Luiz Fernando Caneo
DOI: 10.5935/1678-9741.20120031
Fica cada vez mais evidente o quanto a falta de serviços de cirurgia pediátrica sustentáveis em países em desenvolvimento ou emergentes é responsável pelo expressivo número de mortes evitáveis e complicações decorrentes de doenças cardíacas potencialmente tratáveis. Quanto mais nos aproximamos do mundo desenvolvido, mais a cardiopatia congênita contribui com o número de mortes evitáveis no período neonatal e no primeiro ano de vida. Nesse contexto, a cirurgia cardíaca pediátrica representa, talvez, um dos maiores desafios para nosso País.
Passamos, então, a perguntar o que deve ser preservado, o que pode ser feito para melhorar, por quem, como e o que devemos transformar?
Aquilo devemos preservar
Contribuições científicas na cirurgia pediátrica, como a Operação de Jatene, a técnica de Teles para a coarctação da aorta, a técnica de Barbero-Marcial na correção do tronco arterial comum, no passado, e mais recentemente, a técnica do Cone, de José Pedro da Silva, para o tratamento de Ebstein, são exemplos da criatividade, capacidade técnica e inovação de nossos cirurgiões. A força do trabalho em nossa cultura assistencial é muito marcante e fez com que nossa cirurgia, enquanto dependente do esforço individual, sempre se destacasse no cenário local e mundial. Liderança, tolerância, perseverança, dedicação e capacidade de adaptação têm sido a chave do sucesso, mas não necessariamente asseguram a sustentabilidade. Tornar a cirurgia cardíaca pediátrica uma realidade no Brasil é fruto do trabalho de "poucos homens para um desafio tão grande" [1].
O que devemos melhorar
Em países como o nosso, onde inúmeras são as prioridades em saúde pública, a cirurgia cardíaca pediátrica é considerada, muitas vezes, um problema secundário a ser resolvido. Isso explica o número de crianças operadas, que não chega a 40% da demanda populacional, com cenários bastante variáveis, dependendo da região do país [2]. Esse cenário piora quando analisamos os números de neonatos operados e os procedimentos de maior complexidade realizados. São poucos os locais preparados para a realização de cirurgia neonatal e muitos apresentam capacidade limitada diante da grande demanda. Fica difícil imaginar o número de crianças evoluindo com hipertensão pulmonar secundária a uma comunicação interventricular não operada ou uma disfunção miocárdica decorrente de uma lesão obstrutiva.

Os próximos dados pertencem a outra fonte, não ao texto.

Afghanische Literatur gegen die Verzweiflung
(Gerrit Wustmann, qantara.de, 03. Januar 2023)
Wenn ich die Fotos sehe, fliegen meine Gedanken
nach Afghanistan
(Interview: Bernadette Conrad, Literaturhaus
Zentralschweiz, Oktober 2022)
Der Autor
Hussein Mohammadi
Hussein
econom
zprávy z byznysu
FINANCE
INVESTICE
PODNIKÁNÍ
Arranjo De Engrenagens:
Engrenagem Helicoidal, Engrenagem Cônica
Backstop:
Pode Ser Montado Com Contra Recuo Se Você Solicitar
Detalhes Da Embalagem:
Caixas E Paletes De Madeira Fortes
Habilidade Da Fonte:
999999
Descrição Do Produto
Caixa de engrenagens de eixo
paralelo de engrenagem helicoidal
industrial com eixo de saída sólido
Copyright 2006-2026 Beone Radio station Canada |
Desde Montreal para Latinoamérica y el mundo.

Não são apenas problemas estruturais, pois a escassez de recursos humanos é evidente e preocupante em muitas regiões. Não se trata somente da falta de cirurgião, faltam cardiologistas pediátricos, enfermeiros especializados e todos os demais profissionais. Num sistema complexo como a cirurgia cardíaca pediátrica, o resultado cirúrgico depende não só de fatores técnicos, mas é o resultado de fatores organizacionais, pessoais e de suas interações [3].
"No human investigation can claim to be scientific if it doesn't pass the test of mathematical proof."- Leonardo Da Vinci.

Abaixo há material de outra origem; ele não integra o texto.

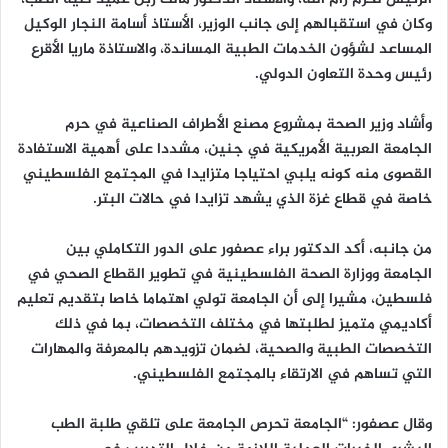
وكان في استقبالهم إلى جانب الوزير، الأستاذ أسامة النجار الوكيل
المساعد لشؤون الخدمات الطبية المساندة، والاستاذة ماريا الأقرع
رئيس وحدة التعاون الدولي.
وأشاد وزير الصحة بمشروع مصنع الأطراف الصناعية في حرم
الجامعة العربية الأمريكية في جنين، مشددا على أهمية الاستفادة
القصوى منه كونه يلبي احتياجا متزايدا في المجتمع الفلسطيني
خاصة في قطاع غزة الذي يشهد تزايدا في حالات البتر.
من جانبه، أكد الدكتور براء عصفور على الدور التكاملي بين
الجامعة ووزارة الصحة الفلسطينية في تطوير القطاع الصحي في
فلسطين، مشيرا إلى أن الجامعة تولي اهتماما خاصا بتقديم تعليم
أكاديمي متميز لطلبتها في مختلف التخصصات، بما في ذلك
التخصصات الطبية والصحية، لضمان تزويدهم بالمعرفة والمهارات
التي تساهم في الارتقاء بالمجتمع الفلسطيني.
وقال عصفور: “الجامعة تحرص الجامعة على تلقي طلبة الطب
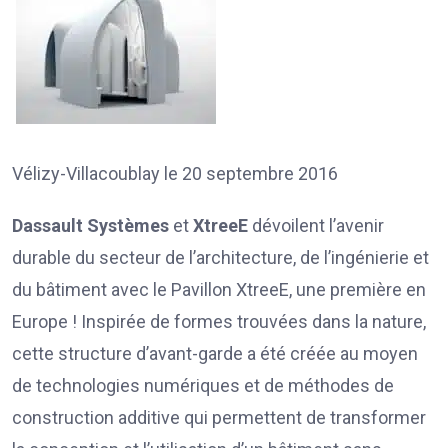
Vélizy-Villacoublay le 20 septembre 2016
Dassault Systèmes
et
XtreeE
dévoilent l’avenir
durable du secteur de l’architecture, de l’ingénierie et
du bâtiment avec le Pavillon XtreeE, une première en
Europe ! Inspirée de formes trouvées dans la nature,
cette structure d’avant-garde a été créée au moyen
de technologies numériques et de méthodes de
construction additive qui permettent de transformer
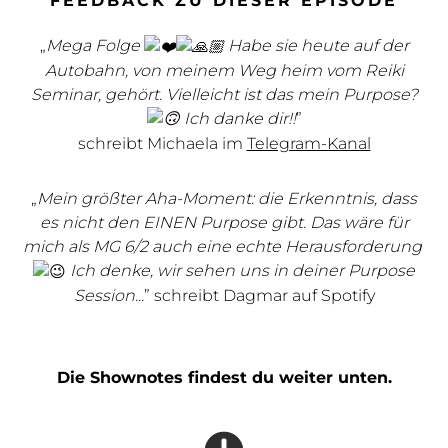
FEEDBACK ZU DIESER EPISODE
„
Mega Folge
Habe sie heute auf der
Autobahn, von meinem Weg heim vom Reiki
Seminar, gehört. Vielleicht ist das mein Purpose?
Ich danke dir!!
”
schreibt Michaela im
Telegram-Kanal
„
Mein größter Aha-Moment: d
ie Erkenntnis, dass
es nicht den EINEN Purpose gibt. Das wäre für
mich als MG 6/2 auch eine echte Herausforderung
Ich denke, wir sehen uns in deiner Purpose
Session...
” schreibt Dagmar auf Spotify
Die Shownotes findest du weiter unten.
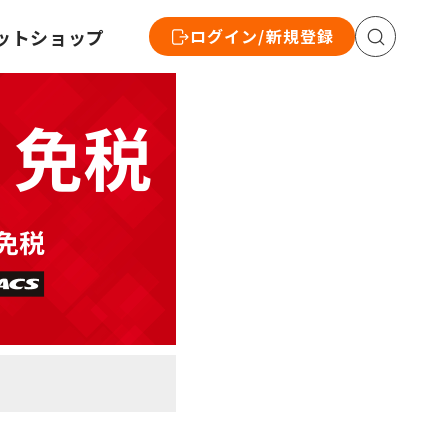
ットショップ
ログイン/新規登録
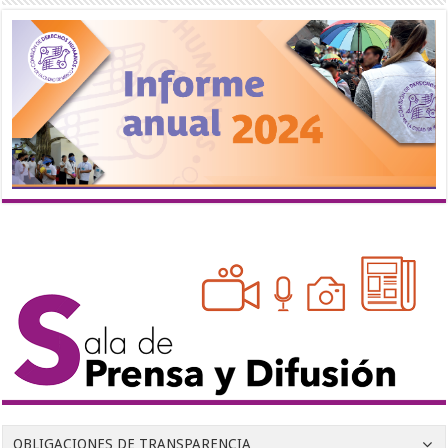
OBLIGACIONES DE TRANSPARENCIA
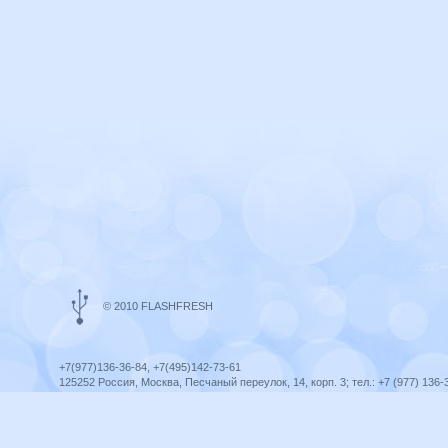
© 2010 FLASHFRESH
+7(977)136-36-84, +7(495)142-73-61
125252 Россия, Москва, Песчаный переулок, 14, корп. 3; тел.: +7 (977) 136-
Ярославль, ул. Ленина, 8; тел.: +7 (977) 136-36-84
ICQ telegram +79771363684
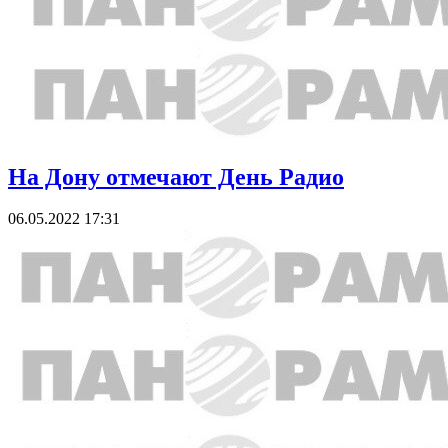
На Дону отмечают День Радио
06.05.2022 17:31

No Brasil, a avaliação dos resultados cirúrgicos só é possível por meio dos dados governamentais, pelo DATASUS. Uma análise mais detalhada desses dados é muito difícil de ser realizada, tanto pela terminologia dos procedimentos utilizada pelo governo, quanto pela dificuldade na estratificação de risco dos procedimentos realizados. Não temos, até o momento, um banco nacional de dados, e poucos são os centros que participam de bancos de dados internacionais ou têm a cultura de analisar os seus resultados. Informações um pouco mais detalhadas, de doenças específicas, são apresentadas em congressos ou artigos científicos, porém muitas vezes não refletem a totalidade dos casos operados e não representam a realidade assistencial. Além disso, a maioria tem como foco apenas o sucesso e, raramente, discutem os problemas e os motivos dos resultados não satisfatórios.
Ignorado durante muito tempo, esse assunto tem causado muita preocupação à população, ao governo e, principalmente, ao cirurgião cardiovascular, que convive com a gravidade do problema e percebe que a situação atual é inaceitável. O sistema atual de atendimento à criança cardiopata é ineficiente.
O que devemos transformar
Transformar o modelo centrado no desempenho individual em um verdadeiro programa de cirurgia cardíaca pediátrica de forma sistemática, talvez seja um dos nossos maiores desafios. Reconhecer a realidade, aceitar nossas falhas e repensar o modelo parece ser um bom início. Ir além das nossas qualidades técnicas significa reescrever nossas instituições, seus processos e a forma de trabalhar no sistema de saúde de alta complexidade.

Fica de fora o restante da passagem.